Thimble Day, January, 2009. Peter Pan was working in my dining cozy and I was reading Harry Potter for the second time, with my legs propped on his knees. It was a comfortable sort of day. For me, one of the first in a long time where I had nothing to do except read and relax and take long naps. For him, a day full of music for two different bands.
It was the perfect, sweet, slow kind of day for his thoughtful Thimble Day gifts. The first two were small pots, seeds and instructions for growing lavender and strawberries. Tiny, tiny seeds that, when given the right amount of shine and mist, become something bigger. Demonstrations of the Great Flavor of Small Things, he mentioned.

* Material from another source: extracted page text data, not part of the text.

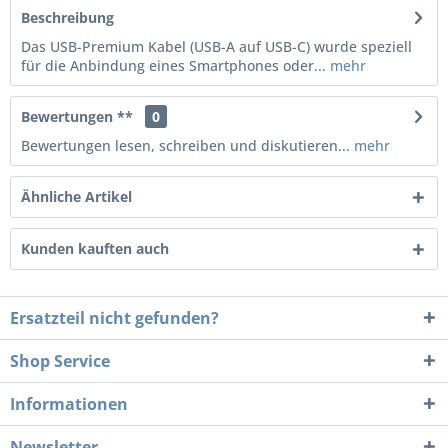
Beschreibung
Das USB-Premium Kabel (USB-A auf USB-C) wurde speziell
für die Anbindung eines Smartphones oder...
mehr
Bewertungen **
0
Bewertungen lesen, schreiben und diskutieren...
mehr
Ähnliche Artikel
Kunden kauften auch
Ersatzteil nicht gefunden?
Shop Service
Informationen
Newsletter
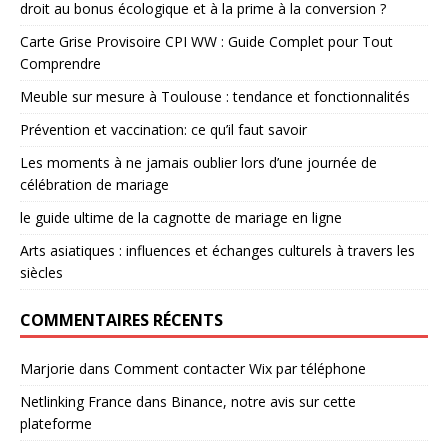
droit au bonus écologique et à la prime à la conversion ?
Carte Grise Provisoire CPI WW : Guide Complet pour Tout
Comprendre
Meuble sur mesure à Toulouse : tendance et fonctionnalités
Prévention et vaccination: ce qu’il faut savoir
Les moments à ne jamais oublier lors d’une journée de
célébration de mariage
le guide ultime de la cagnotte de mariage en ligne
Arts asiatiques : influences et échanges culturels à travers les
siècles
COMMENTAIRES RÉCENTS
Marjorie
dans
Comment contacter Wix par téléphone
Netlinking France
dans
Binance, notre avis sur cette
plateforme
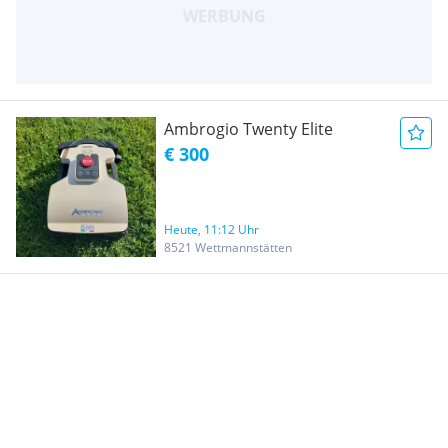
Ambrogio Twenty Elite
€ 300
Heute, 11:12 Uhr
8521 Wettmannstätten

And the second part to that gift was something even smaller: something mysterious and perfect in its smallness and its essentiality. It was a picture of the smallest particles known to exist. An opening to a world of questions and curiosities: the knowledge that space can be flat or curved, that something can come from “nothing” (nothing being unseen or undiscovered and perhaps being actually something), that things that are “unseen” aren’t actually uncommon.
I don’t understand most of it. Indeed, those who study something so immense in its smallness must only feel smaller and smaller themselves, amassing ignorance alongside knowledge.
The part that I do understand–or perhaps, more than understand, simply love–is the language behind it all. Elementary particles, luminous matter, Charm Quark, Beam, fundamental particle, spin and the uncertainty principle. The world of these smallest of things also uses the word Flavor. Which, in this case, is a degree that distinguishes different quark/lepton types. (Learn more).
How baffling that we are so small and yet so large. So small in the face of the physical universe, yet so many billions of times larger than the smallest things. And, more entirely amazing, how even the smallest of the small things matter. Thus, no matter how small we are, still we must matter as well. A particle makes up another particle makes up a speck of dust. A speck of dust is inhaled and causes an allergic reaction, an allergic reaction affects a body and throws it off balance. That body steps back and crushes a flower, which affects a bee, which doesn’t feed a bird…and so forth. Everything being connected, even by the smallest of things. A thought process hand-in-hand with chaos theory: a butterfly wing in Asia could change your life.
Thank you, Peter Pan, for paying attention to what captures me, for inspiration that allows a deep, dormant curiosity to brim at my surface and for being beautifully thoughtful.